Start of Input data
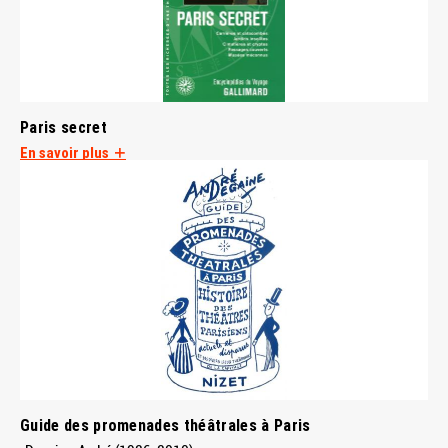
Paris secret
En savoir plus
Guide des promenades théâtrales à Paris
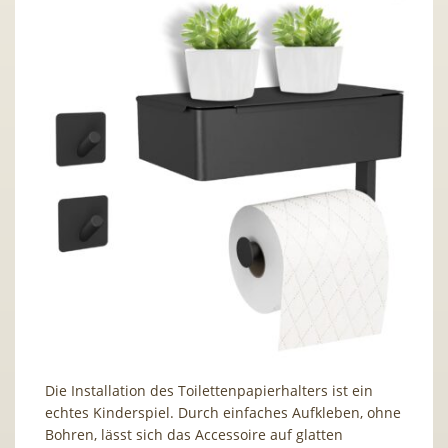
Die Installation des Toilettenpapierhalters ist ein
echtes Kinderspiel. Durch einfaches Aufkleben, ohne
Bohren, lässt sich das Accessoire auf glatten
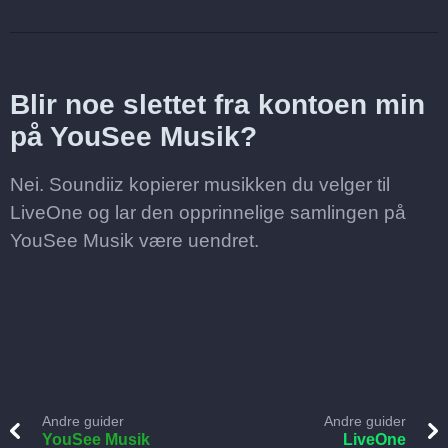
Blir noe slettet fra kontoen min
på YouSee Musik?
Nei. Soundiiz kopierer musikken du velger til
LiveOne og lar den opprinnelige samlingen på
YouSee Musik være uendret.
Andre guider
Andre guider
YouSee Musik
LiveOne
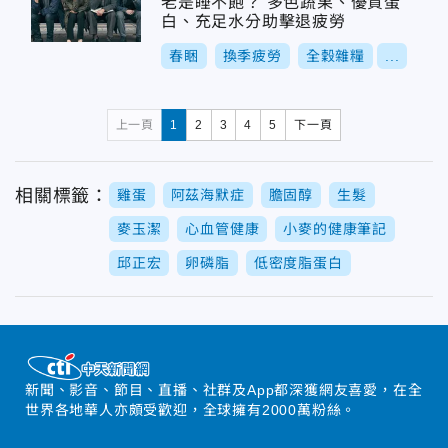
老是睡不飽？ 多色蔬果、優質蛋
白、充足水分助擊退疲勞
春睏
換季疲勞
全穀雜糧
...
上一頁
1
2
3
4
5
下一頁
相關標籤：
雞蛋
阿茲海默症
膽固醇
生髮
麥玉潔
心血管健康
小麥的健康筆記
邱正宏
卵磷脂
低密度脂蛋白
新聞、影音、節目、直播、社群及App都深獲網友喜愛，在全
世界各地華人亦頗受歡迎，全球擁有2000萬粉絲。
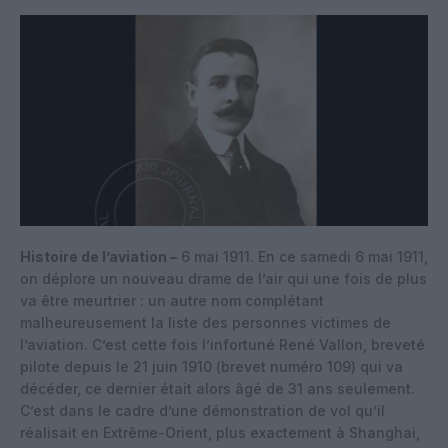
Histoire de l’aviation –
6 mai 1911. En ce samedi 6 mai 1911,
on déplore un nouveau drame de l’air qui une fois de plus
va être meurtrier : un autre nom complétant
malheureusement la liste des personnes victimes de
l’aviation. C’est cette fois l’infortuné René Vallon, breveté
pilote depuis le 21 juin 1910 (brevet numéro 109) qui va
décéder, ce dernier était alors âgé de 31 ans seulement.
C’est dans le cadre d’une démonstration de vol qu’il
réalisait en Extrême-Orient, plus exactement à Shanghai,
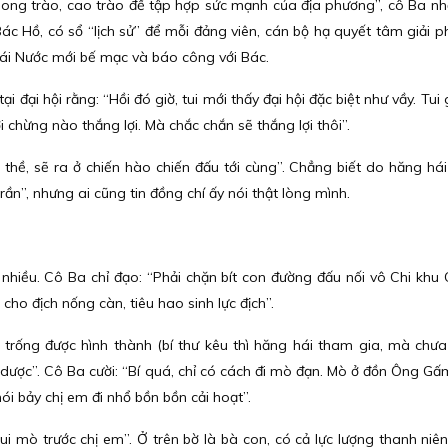
phong trào, cao trào để tập hợp sức mạnh của địa phương”, cô Ba n
ác Hồ, có sổ “lịch sử” để mỗi đảng viên, cán bộ hạ quyết tâm giải p
Cái Nước mới bế mạc và báo công với Bác.
i đại hội rằng: “Hồi đó giờ, tui mới thấy đại hội đặc biệt như vầy. Tui g
i chừng nào thắng lợi. Mà chắc chắn sẽ thắng lợi thôi”.
in thề, sẽ ra ở chiến hào chiến đấu tới cùng”. Chẳng biết do hăng há
 rần”, nhưng ai cũng tin đồng chí ấy nói thật lòng mình.
hiều. Cô Ba chỉ đạo: “Phải chặn bít con đường đấu nối vô Chi khu 
cho địch nống càn, tiêu hao sinh lực địch”.
 trống được hình thành (bí thư kêu thì hăng hái tham gia, mà chưa
ạn dược”. Cô Ba cười: “Bí quá, chỉ có cách đi mò đạn. Mò ở đồn Ông Gấ
ói bảy chị em đi nhổ bồn bồn cải hoạt”.
 mò trước chị em”. Ở trên bờ là bà con, có cả lực lượng thanh niê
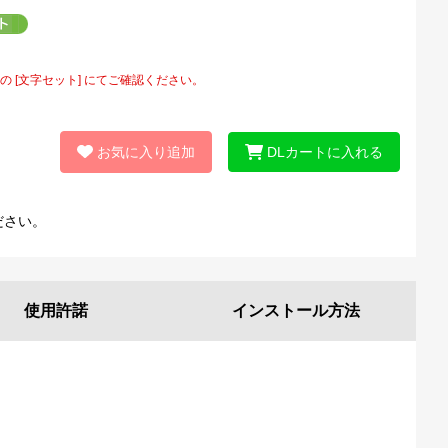
[文字セット] にてご確認ください。
お気に入り追加
DLカートに入れる
ださい。
使用許諾
インストール
方法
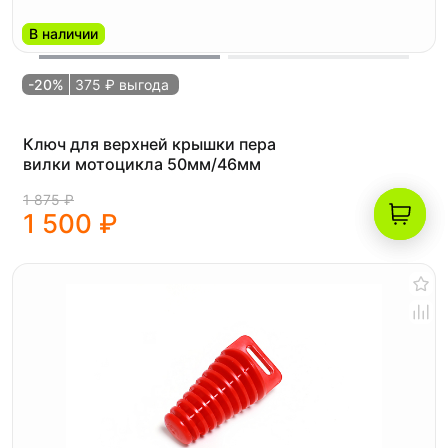
В наличии
-20%
375 ₽ выгода
Ключ для верхней крышки пера
вилки мотоцикла 50мм/46мм
1 875 ₽
1 500 ₽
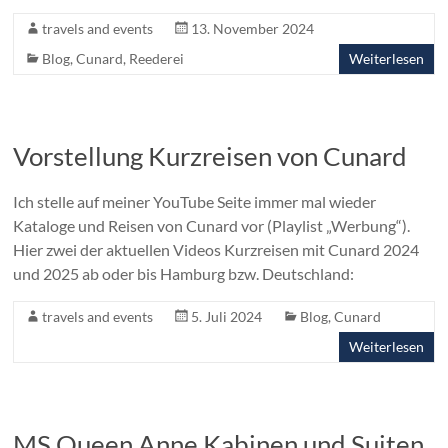
travels and events
13. November 2024
Blog
,
Cunard
,
Reederei
Weiterlesen
Vorstellung Kurzreisen von Cunard
Ich stelle auf meiner YouTube Seite immer mal wieder
Kataloge und Reisen von Cunard vor (Playlist „Werbung“).
Hier zwei der aktuellen Videos Kurzreisen mit Cunard 2024
und 2025 ab oder bis Hamburg bzw. Deutschland:
travels and events
5. Juli 2024
Blog
,
Cunard
Weiterlesen
MS Queen Anne Kabinen und Suiten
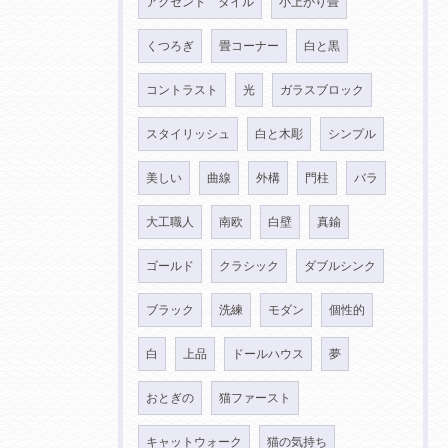
アクセント タイル
小上がり畳
くつろぎ
畳コーナー
白と黒
コントラスト
光
ガラスブロック
スタイリッシュ
白と木彫
シンプル
美しい
曲線
外構
門柱
バラ
大工職人
南欧
白壁
真鍮
ゴールド
クラシック
ダブルシンク
ブラック
洗練
モダン
個性的
白
上品
ドールハウス
夢
おとぎの
猫ファースト
キャットウォーク
猫の気持ち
End of Input data
### What you have to do
Among the lines of the data, find every one that holds "plus" and copy it.

### Written response
En savoir plus
on déplore un nouveau drame de l’air qui une fois de plus
réalisait en Extrême-Orient, plus exactement à Shanghai,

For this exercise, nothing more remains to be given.